SCULLY: What are you watching?
MULDER: Something that just came in the mail.
SCULLY: That's not your usual brand of entertainment.
SCULLY: What is it?
MULDER: According to the magazine ad I answered, it's an alien autopsy. Guaranteed authentic.
SCULLY: You spent money for this?
SCULLY: You can't even see what they're operating on!
MULDER: But it, it does look authentic.
MULDER: I mean, the setting and the procedures. I mean, it does look as if an actual autopsy is being performed, doesn't it?
SCULLY: Well, technically, I don't know why they would be wearing gas masks.
MULDER: Well, maybe it's this green substance they seem to be extracting from the subject.
MULDER: Can you identify that?
SCULLY: Olive oil? Snake oil? I suppose you think it's alien blood.
MULDER: It's widely held that aliens don't have blood, Scully.
SCULLY: I guess that begs the question, if this is an alien autopsy...
MULDER: Where's the alien.
MULDER: But what, what's so intriguing to me is the striking lack of detail here.
SCULLY: Well, What do you want for twenty-nine ninety-five?
MULDER: No, that, that autopsy you saw on TV was so fake precisely because it tried to show too much.
SCULLY: And this is real because it doesn't?
SKINNER: Agent Mulder, Scully.
SCULLY: This is a surprise, sir.
MULDER: You don't, uh, speak Japanese by any chance, do you?
SKINNER: Yeah, I'm afraid you're gonna have to release him.
MULDER: What are you talking about?
SKINNER: According to the Japanese Diplomatic Corps, the man you arrested is a high-ranking diplomat.
MULDER: This man, sitting in here?
SKINNER: That's Kazuo Sakurai.
MULDER: Oh, I didn't get his name. I was too busy getting my ass kicked.
SCULLY: I don't know, Mulder, it just doesn't track. What would a Japanese diplomat be doing in that house with a dead man with his head stuffed in a pillowcase?
MULDER: Obviously not strengthening the international relations.
SCULLY: Well, what do you want to do now, drop it?
MULDER: No, I paid my twenty-nine ninety-five, Scully. I think I'm entitled to a few more answers, don't you think?
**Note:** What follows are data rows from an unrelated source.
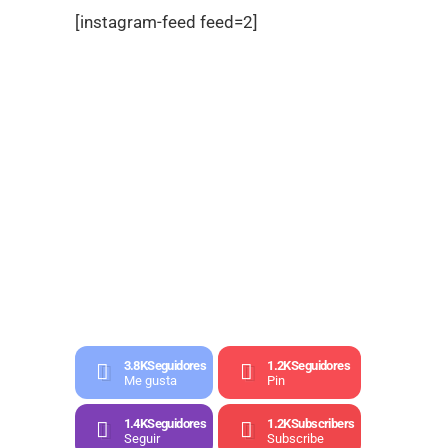
[instagram-feed feed=2]
3.8K
Seguidores
1.2K
Seguidores
Me gusta
Pin
1.4K
Seguidores
1.2K
Subscribers
Seguir
Subscribe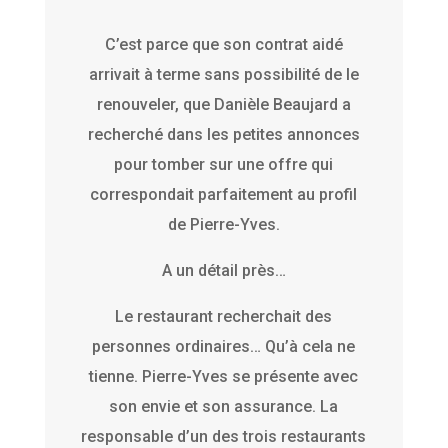
C’est parce que son contrat aidé
arrivait à terme sans possibilité de le
renouveler, que Danièle Beaujard a
recherché dans les petites annonces
pour tomber sur une offre qui
correspondait parfaitement au profil
de Pierre-Yves.
A un détail près…
Le restaurant recherchait des
personnes ordinaires… Qu’à cela ne
tienne. Pierre-Yves se présente avec
son envie et son assurance. La
responsable d’un des trois restaurants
LOTTIE HOLLOWAY: Do you know about regression hypnosis?
SCULLY: I'm sorry. I don't think I'm ready to discuss this.
DIANE: You're afraid to remember, aren't you?
RICHARD MATHESON: I'm on the intelligence committee. Secrets are the only real currency we deal in.
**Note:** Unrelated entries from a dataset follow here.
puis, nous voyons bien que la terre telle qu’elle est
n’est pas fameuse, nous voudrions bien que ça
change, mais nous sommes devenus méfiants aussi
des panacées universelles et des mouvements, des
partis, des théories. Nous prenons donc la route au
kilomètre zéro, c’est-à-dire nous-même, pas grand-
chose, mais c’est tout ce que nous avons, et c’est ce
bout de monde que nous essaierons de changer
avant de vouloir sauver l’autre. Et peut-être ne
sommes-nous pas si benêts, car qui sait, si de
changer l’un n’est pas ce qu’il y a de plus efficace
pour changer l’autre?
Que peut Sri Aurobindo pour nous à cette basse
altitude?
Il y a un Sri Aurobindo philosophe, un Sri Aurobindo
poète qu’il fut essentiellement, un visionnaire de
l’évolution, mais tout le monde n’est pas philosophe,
MULDER: Then you already know what I'm up against.
RICHARD MATHESON: A good chess player knows which pieces to sacrifice... and when.
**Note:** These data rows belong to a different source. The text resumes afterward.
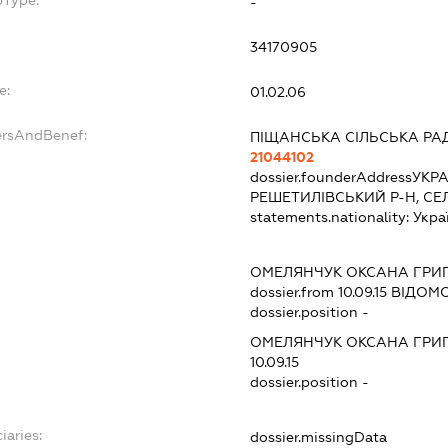
bType:
-
34170905
e:
01.02.06
ersAndBenef:
ПІЩАНСЬКА СІЛЬСЬКА РА
21044102
dossier.founderAddress
УКРА
РЕШЕТИЛІВСЬКИЙ Р-Н, СЕ
statements.nationality:
Укра
ОМЕЛЯНЧУК ОКСАНА ГРИ
dossier.from 10.09.15
ВІДОМО
dossier.position -
ОМЕЛЯНЧУК ОКСАНА ГРИ
10.09.15
dossier.position -
iaries:
dossier.missingData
RICHARD MATHESON: Entangled in this past the point of being about to fully understand or expose it.
MULDER: What am I onto here?
RICHARD MATHESON: Monsters begetting monsters.
MULDER: His name is Doctor Takeo Ishimaru, he's been dead since 1965. He was the commander of an elite section of the Japanese medical corps known as "seven thirty-one," a unit now known to have experimented on human subjects. They performed vivisections without anesthesia... Tested frostbite tolerance levels on infants... Exposed innocent prisoners of war to diseases, the plague. Like their Nazi counterparts, they were never brought to justice.
MULDER: The work the Nazis were doing, trying to create an alien-human hybrid.
SCULLY: Mulder, that is still a fantasy.
MULDER: Scully, after all you've seen... after all you've told me you've seen. The tunnel with medical files, the, the beings moving past you, the... the implant in your neck, why do you refuse to believe?
SCULLY: Believing's the easy part, Mulder. I just need more than you, I need proof.
MULDER: You think that believing is easy?